Namun di bilik lemari terakhir, kutemukan sebuah kotak yang terbuat dari kayu mirip dengan kotak pos. Bisa jadi kotak ini berisi emas atau semacamnya.
Aku membukanya. Lalu kutemukan puluhan surat yang ditujukan kepadaku. Surat-surat itu berisi tulisan tangan kau, sebab di akhir tiap surat tercantum nama kau. Aku  membaca selembar surat yang kemudian menuntunku membaca surat-surat lainnya. 
“Apa maksud semua ini?” Aku membatin, heran tak percaya.
Ini berbeda dari yang kuketahui. Saat aku di negeri jiran 14 tahun silam, aku selalu menangis. Aku rindu ibu, ayah, dan rumah. Namun kerinduan itu berubah benci saat orang-orang yang membesarkanku di sana –yang membuatku menjadi seorang kriminal- berkata bahwa aku telah dijual kepada mereka sebab kehadiranku –yang cacat- hanya akan menodai kehormatan keluarga. Sejak saat itu, aku bersumpah untuk membunuh keluarga lamaku, terutama kau. Sebab kecintaanku yang mendalam pada kau, berbalik menjadi kebencian yang mendalam.
Namun surat-surat ini bercerita lain.
Kau bilang aku tidak dijual.
Aku diculik oleh mereka saat kita sekeluarga pergi ke taman bermain. Tunggu, sepertinya aku ingat momen itu. Momen dimana terakhir kali kulihat wajah kau.
Jantungku berdebar hebat, seirama dengan gerakan mataku yang lincah membaca tiap kalimat dalam surat-surat kau. 
Aku tidak percaya bahwa kau –bersama keluarga yang lain- selalu mencariku dengan berbagai cara selepas itu. Hingga yang lainnya menyerah dan mengumumkan kematianku, kau tetap bersikukuh  dan percaya bahwa aku masih hidup. Itulah mengapa kau menulis surat-surat ini yang bercerita tentang kejadian sebenarnya. Dan bak buku harian, surat-surat itu berisi bagaimana kau melalui hari-hari sepi kau tanpa aku. Berharap saat aku pulang, kau akan memperlihatkan ‘buku harian’ itu.
Aku berbalik kearah kau yang masih duduk bersimbah darah. Kulihat wajah kau begitu mengenaskan.
Apa yang telah kulakukan, Tuhan?
Aku berteriak, lalu menangis sejadi-jadinya! Mengutuk diri adalah perbuatan yang kulakukan malam ini. Aku terlalu cepat mengambil kesimpulan. Seharusnya aku tidak mempercayai mereka.  Air mataku bercucuran. Darahku mendidih. Darah seorang pembunuh yang berjanji akan membunuh mereka yang telah menipuku.
*
“KAU tahu Annisa, jika aku tak mampu menemukanmu, maka suatu saat nanti kamu akan menemukanku. Dan saat itu, aku akan terus menatap wajahmu.”
            Begitulah kalimat akhir dari sebuah surat kau.
         Aku memang menemukan kau, sayangnya aku membunuh kau.

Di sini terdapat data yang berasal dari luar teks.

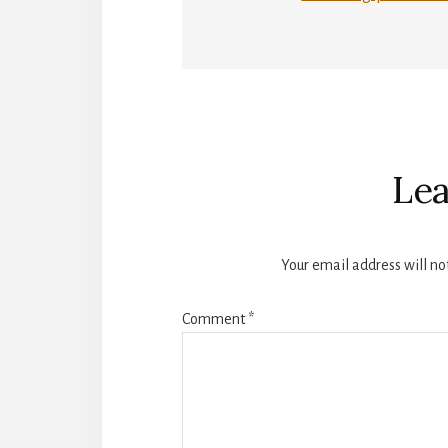
Reader
Interactions
Lea
Your email address will no
Comment
*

Sialnya pula, kau tidak tahu bahwa itu aku, sebab topeng ini menghalangi kau untuk melihat wajahku.
        Kuhapus air mata yang membasahi pipiku, mencoba tegar akan pahitnya hidup. Kini aku seorang kriminal yang penuh sesal. Ya, sesal karena aku selalu membenci kau sesal karena aku telah tertipu, dan sesal karena aku telah membunuh kau.
Namun kau pasti tahu bahwa sesal tidak akan membantuku mengembalikan nyawa kau, ibu.